UPDATE 3-Blinken blasts 'aggressive' China; Austin reaffirms U.S. deterrence on Korean peninsula

· 03/17/2021 00:09
UPDATE 3-Blinken blasts 'aggressive' China; Austin reaffirms U.S. deterrence on Korean peninsula

Adds S.Korea defence ministry statement; paragraphs 1, 10-11

By Humeyra Pamuk and Hyonhee Shin

- U.S. Secretary of State Antony Blinken said on Wednesday China was acting aggressively and repressively, and Defense Secretary Lloyd Austin reaffirmed U.S. security assurances to achieve a complete denuclearisation of the Korean peninsula.

Speaking to a roundtable of Japanese journalists in Tokyo, Blinken said Beijing was "raising tensions not diminishing them," citing its posturing over Taiwan and actions in the East and South China Seas where it has territorial disputes with Japan and other Asian nations.

Blinken is visiting Japan and South Korea along with Austin in a bid to fortify Washington's alliances in Asia, in a first overseas trip by top level members of President Joe Biden's administration.

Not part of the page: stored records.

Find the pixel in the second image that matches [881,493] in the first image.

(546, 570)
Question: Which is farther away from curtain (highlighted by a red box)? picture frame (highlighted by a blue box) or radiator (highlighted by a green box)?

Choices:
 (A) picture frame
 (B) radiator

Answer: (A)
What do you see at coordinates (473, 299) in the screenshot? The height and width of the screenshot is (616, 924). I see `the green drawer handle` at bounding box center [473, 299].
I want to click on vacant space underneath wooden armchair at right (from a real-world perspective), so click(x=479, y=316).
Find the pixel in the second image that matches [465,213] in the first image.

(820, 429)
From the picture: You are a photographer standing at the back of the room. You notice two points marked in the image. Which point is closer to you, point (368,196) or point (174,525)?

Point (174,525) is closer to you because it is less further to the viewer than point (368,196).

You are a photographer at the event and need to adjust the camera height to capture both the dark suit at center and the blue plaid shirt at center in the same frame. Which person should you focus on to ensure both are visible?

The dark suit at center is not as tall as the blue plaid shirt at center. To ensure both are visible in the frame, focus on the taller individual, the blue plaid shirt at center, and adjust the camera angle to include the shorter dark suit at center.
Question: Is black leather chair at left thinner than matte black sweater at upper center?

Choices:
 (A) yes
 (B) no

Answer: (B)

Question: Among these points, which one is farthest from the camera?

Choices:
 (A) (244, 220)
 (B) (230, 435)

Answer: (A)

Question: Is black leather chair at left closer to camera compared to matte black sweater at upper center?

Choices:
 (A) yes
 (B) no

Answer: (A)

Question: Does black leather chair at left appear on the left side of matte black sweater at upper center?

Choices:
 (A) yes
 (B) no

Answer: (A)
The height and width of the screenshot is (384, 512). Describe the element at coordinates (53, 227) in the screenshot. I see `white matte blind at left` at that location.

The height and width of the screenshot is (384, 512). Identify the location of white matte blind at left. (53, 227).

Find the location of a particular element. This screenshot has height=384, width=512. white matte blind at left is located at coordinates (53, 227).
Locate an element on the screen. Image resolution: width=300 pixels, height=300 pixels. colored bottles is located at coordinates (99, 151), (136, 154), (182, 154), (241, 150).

China's extensive territorial claims in the East and South China Seas have become a priority issue in an increasingly testy Sino-U.S. relationship and are an important security concern for Japan.

Blinken said Beijing was "acting both more repressively at home and more aggressively abroad, including in the East China Sea, including with regard to the Senkakus, as well the South China Sea and also with regard to Taiwan".

The Senkakus, also referred to as Diaoyu in China, are islets in the East China Sea controlled by Japan but claimed by China.

"Japan has real interest in what happens with regard to Taiwan and Taiwan's straits and we spent some time comparing notes on that," said Blinken describing talks he had with Japanese officials on Tuesday.

The comments echoed statements issued by Blinken, Austin and their Japanese counterparts after "2+2" talks in Tokyo and come ahead of Blinken's first in-person meetings with Chinese counterparts planned for later this week in Alaska.

"We look forward to the opportunity to lay out in very clear terms to our Chinese counterparts some of the concerns that we have about the actions they're taking," said Blinken.

After arriving in Seoul, Austin held talks with South Korean Defense Minister Suh Wook and pledged to continue providing extended deterrence, including the U.S. nuclear umbrella, Seoul's defence ministry said in a statement.

Both sides also reaffirmed their shared goal of achieving complete denuclearisation and lasting peace on the Korean peninsula, the ministry said.

"The U.S.-South Korea alliance is ever more important because of the unprecedented threats from China and North Korea," Austin said at the start of the meeting, according to the Yonhap news agency.

Austin called the alliance a "linchpin" for peace, security and prosperity in Northeast Asia, and for a free and open Indo-Pacific region and beyond.

Suh said it was important for the allies to maintain a strong deterrence and joint defence posture against North Korea, and vowed to strengthen the alliance, Yonhap said.

Austin and Blinken were set to hold "2+2" talks with their South Korean counterparts and meet President Moon Jae-in and other senior officials until Thursday.